Download RGB Images only

New: Many users need only RGB images. So we have compressed RGB images into videos and provide separate download links, which reduces the download size ~4.5x. The compression is lossless. To use this, change the --type flag in the command above.

  • --type images: Both RGB and depth images, no video compression
  • --type depth_images: Same download as --type images, extract only depth images
  • --type color_images: Compressed RGB video download, 4-5x faster

Depth images are (for now) still needed to preprocess images for ML. We are working on refactoring that code to allow RGB cropping without depth (see issue).

Download 3D Models

3D models of objects and locations of markers placed on them (this is already done if you run startup.py):

$ python scripts/download_data.py --type 3Dmodels
$ python scripts/download_data.py --type markers

Download Grasps

All grasp information - 3D joints, MANO fits, camera calibrations - (this is already done if you run startup.py):

$ python scripts/download_data.py --type grasps

Image Preprocessing

scripts/preprocess_images.py crops RGB and depth images and randomizes the background of RGB images. It also saves information about the projected visible object mesh vertices. This data is useful for training image-based contact models.
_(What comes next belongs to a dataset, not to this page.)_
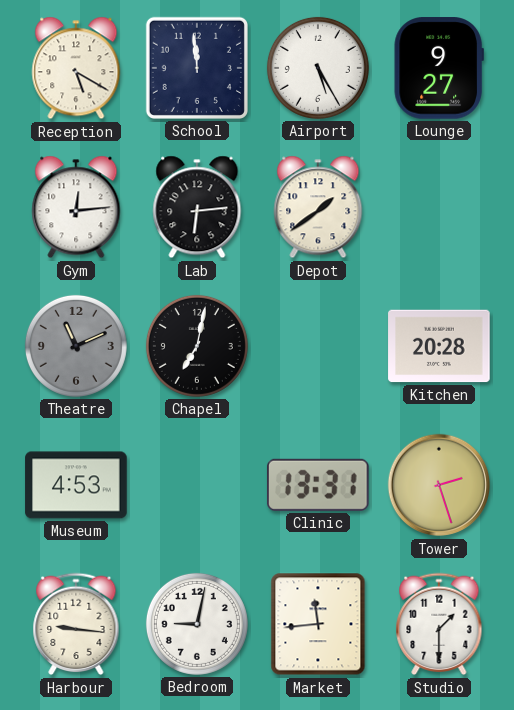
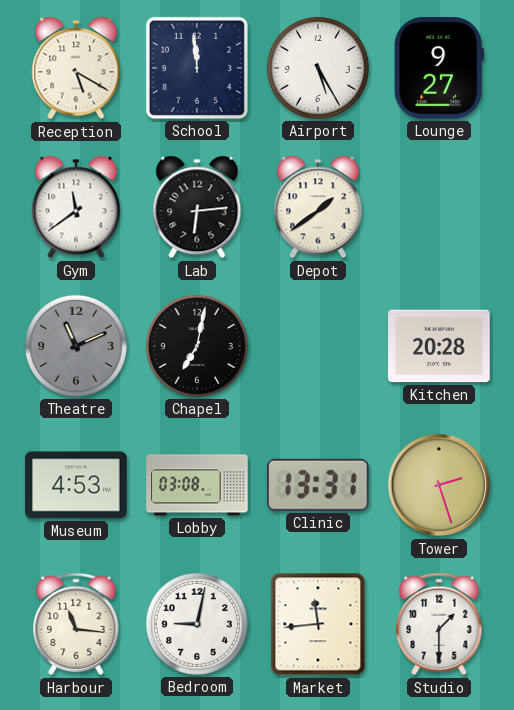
Gym: 12:14 -> 11:39
Lobby: none -> 03:08
Harbour: 9:16 -> 11:16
(contactpose) $ python scripts/preprocess_images.py --p_num 28 --intent use --object_name bowl --background_images_dir <DIR>
Inspecting background images directory...
Found 128 images
28:use:bowl:kinect2_left
  2%|██▌                                                                                                                                           | 10/558 [00:03<03:01,  3.02it/s]
28:use:bowl:kinect2_middle
  2%|██▌                                                                                                                                           | 10/558 [00:03<02:47,  3.27it/s]
28:use:bowl:kinect2_right
  2%|██▌                                                                                                                                           | 10/558 [00:08<07:28,  1.22it/s]

We also provide a wrapper script scripts/download_and_preprocess_images.sh to download the images and crop them.

3D Models and 3D Printing

STL files | STL files with cylindrical recesses for markers | High-poly PLY files

The cylindrical recesses were produced using this script, and the locations of cylindrical recesses were aligned to the Optitrack (mocap) "rigid body" using this script. Please see this README for more details about 3D printing the objects.

Miscellaneous

21 Joint Format

The ordering and placement of joints follows the OpenPose format. In 3D, the joints are at the center of the finger-cylinders, not on the surface. The functions mano2openpose() and mano_joints_with_fingertips() in utilities/misc.py convert the joints from the MANO model to this format. For example, see how they are used in load_mano_meshes().

Transform Tree

Transform matrices are consistently named in the code according to the following transform tree. For example, oTh is the pose of the hand w.r.t. the object.

world
|
|----wTc----camera
|
|----wTo----object
            |
            |----oTh----hand
                        |
                        |----hTm----MANO

Other matrices can be composed. For example, the pose of an object in the camera coordinate frame cTo = inv(wTc) * wTo. This naming convention, explained in this blog post makes keeping track of 3D transforms easier.

Contactmap Format

  • Following the original ContactDB paper, the contactmap is encoded as a per-vertex color in the object mesh. The value is in [0, 1]. All 3 components -- R, G and B -- of the vertex color are set to the same value.
  • Before using the contactmap, it needs to be pre-processed by fitting a sigmoid to its values, such that the min is at 0.05 and max at 0.95 (see paper). The texture_proc() function in utilities/misc.py does this.
  • Some small fraction of vertices will have their contact value set to 0. That vertex of the object was not scanned with the thermal camera (mostly because of occlusion), and the contact value at these vertices should be considered "don't know", not "no contact". See how texture_proc() handles this. Again, this should be rare but worth documenting.